The ruling by the 42nd Civil Chamber of the Regional Court of Munich I (judgment of November 11, 2025, case no. 42 O 14139/24) was a landmark decision. GEMA brought an action against two companies in the Open AI Group for injunctive relief, damages and information. The central question was whether the defendant language models were illegally reproducing and reproducing copyrighted song lyrics.
The Munich judges ruled in favor of the plaintiff and thus handed down a groundbreaking judgment that explicitly deals with the copyright liability of AI models.
Legal basis of the claims asserted
At the heart of the case was the question of whether the AI models memorized and thus reproduced copyrighted texts.
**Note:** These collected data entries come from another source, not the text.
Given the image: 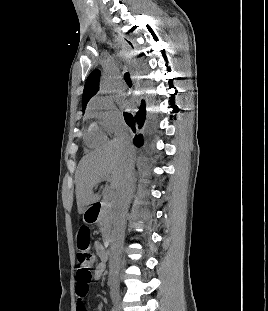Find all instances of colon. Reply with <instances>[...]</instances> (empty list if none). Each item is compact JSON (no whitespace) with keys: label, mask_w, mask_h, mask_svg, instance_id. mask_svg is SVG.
Returning a JSON list of instances; mask_svg holds the SVG:
<instances>
[{"label":"colon","mask_w":268,"mask_h":311,"mask_svg":"<svg viewBox=\"0 0 268 311\" xmlns=\"http://www.w3.org/2000/svg\"><path fill=\"white\" fill-rule=\"evenodd\" d=\"M77 285L78 292L85 296L88 292V284L92 279V273L89 269L94 256L91 252L90 231L88 227H82L77 235Z\"/></svg>","instance_id":"1"}]
</instances>
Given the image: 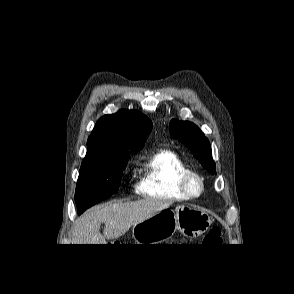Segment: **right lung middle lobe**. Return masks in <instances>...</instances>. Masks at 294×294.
<instances>
[{
	"label": "right lung middle lobe",
	"instance_id": "1",
	"mask_svg": "<svg viewBox=\"0 0 294 294\" xmlns=\"http://www.w3.org/2000/svg\"><path fill=\"white\" fill-rule=\"evenodd\" d=\"M129 156V152L118 151L86 154L75 193L78 211H85L118 191Z\"/></svg>",
	"mask_w": 294,
	"mask_h": 294
}]
</instances>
According to the court, reproduction within the meaning of Section 16 UrhG and Art. 2 InfoSoc Directive already exists if copyright-protected works are reproducibly contained in the so-called model parameters of an AI model. These parameters consist of values in which the knowledge acquired by the AI through training is defined. The decisive factor here is not that the information is only stored as probabilities, but that it also remains technically perceptible.
The defendant OpenAI invoked the limitation for text and data mining provided for in Section 44b UrhG and argued that the use of corresponding training data was exclusively for analysis purposes. This did not convince the court.
No permitted text and data mining
In the opinion of the court, this limitation of copyright only applies if mere information is extracted when training the models, but not complete works are reproduced. The court also denied an analogous application of Section 44b UrhG due to a lack of comparable interests.
The non-essential accessory under Section 57 UrhG is also not relevant, as the song lyrics represent central content and cannot be considered incidental components of the training data set.
The issue of responsibility was another key point in the Munich ruling. The judges agree: the operators of the language models are responsible for copyright-infringing reproductions, as the results of the AI are the direct result of the model training that took place beforehand. The end user is therefore unable to recognize whether an AI model produces copyrighted texts.
Possible consequences of the procedure for rights holders and AI providers
The ruling is likely to have a significant impact on the AI sector even before it becomes legally binding: It makes it clear that copyright law is also applicable to the new challenges posed by the AI revolution and that technical innovation must not be at the expense of creative people.
Frequently asked questions
Is an AI provider allowed to use copyrighted works for training purposes?
This is a matter of debate. GEMA is taking legal action against OpenAI because it considers the use of copyrighted song lyrics without a license to be unlawful. A ruling by the highest court is pending.
Does the text-and-data-mining exception (Section 44b of the German Copyright Act) apply?
AI providers cite this provision. However, rights holders can object to such use (opt-out). Whether this exception covers AI training has not been clarified by the courts.
What does this dispute mean for creative professionals?
The question is whether and how creators will be compensated for the use of their works by AI. Anyone who creates copyrighted works should keep an eye on exploitation rights and possible opt-outs.